Phasic alerting facilitates endogenous orienting of spatial attention: Evidence from event-related lateralizations of the EEG
Alerting has been hypothesized to affect spatial orienting either by accelerating the speed of attentional shift toward the cued target location (the accelerating hypothesis) or by enhancing the orienting effect without changing its time course (the enhancing hypothesis). To investigate the neural underpinnings of the effect of phasic alerting on endogenous orienting, we recorded the electroencephalogram (EEG) in a variant of the spatial cueing task with a tone presented 100 ms before the cue as a phasic alerting signal, and calculated cue-evoked event-related lateralizations (ERLs) providing a precise assessment of preparatory visuospatial attention.

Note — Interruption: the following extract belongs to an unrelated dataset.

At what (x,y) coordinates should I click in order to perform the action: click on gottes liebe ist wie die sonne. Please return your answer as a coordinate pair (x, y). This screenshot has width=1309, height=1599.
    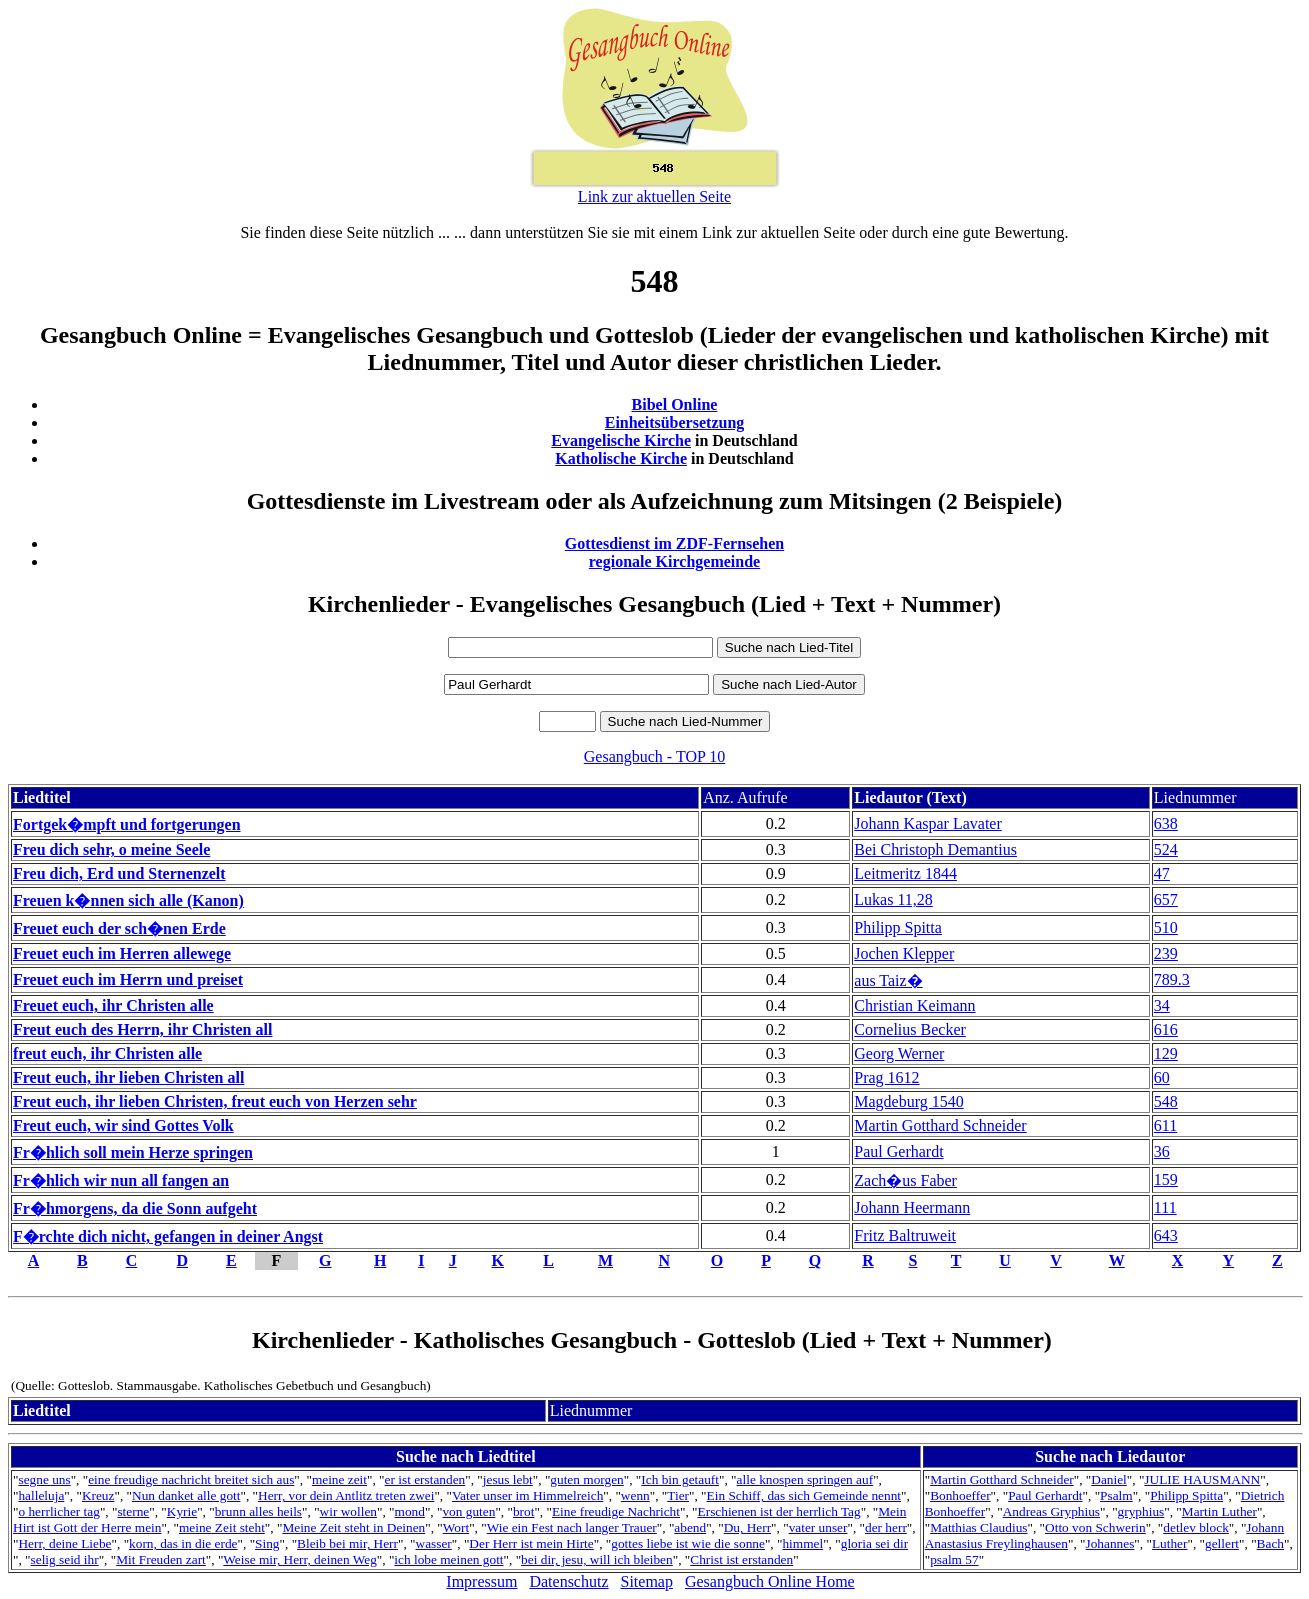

Behavioral results showed that the spatial orienting effect was increased under the phasic alerting condition, as expected. The EEG results showed that an orienting-related ERL component called a late directing attention positivity (LDAP) had shorter onset latency and larger amplitude in the alerting condition than in the no-alerting (no-tone) condition. In conclusion, phasic alerting seems to both accelerate and enhance orienting-related preparatory modulations within the ventral visual stream.